Start of Entries shown

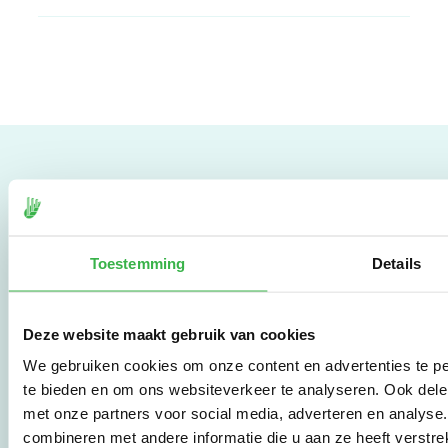
Milieubarometer
Toestemming
Details
Wil je de CO₂- en milieu-
impact van je bedrijf of
organisatie in kaart
brengen? Dat kan met
Deze website maakt gebruik van cookies
de Milieubarometer,
een zeer
We gebruiken cookies om onze content en advertenties te pe
gebruiksvriendelijke
te bieden en om ons websiteverkeer te analyseren. Ook dele
tool met meer dan 25
met onze partners voor social media, adverteren en analys
jaar ervaring. Begin nu
combineren met andere informatie die u aan ze heeft verstre
met effectief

End of Entries shown

Task brief >> The answer must be an exact copy of the lines from the start of the records above through the line containing "tool met meer dan 25", with no pictures in it.

Exercise solution >>
Milieubarometer
Toestemming
Details
Wil je de CO₂- en milieu-
impact van je bedrijf of
organisatie in kaart
brengen? Dat kan met
Deze website maakt gebruik van cookies
de Milieubarometer,
een zeer
We gebruiken cookies om onze content en advertenties te pe
gebruiksvriendelijke
te bieden en om ons websiteverkeer te analyseren. Ook dele
tool met meer dan 25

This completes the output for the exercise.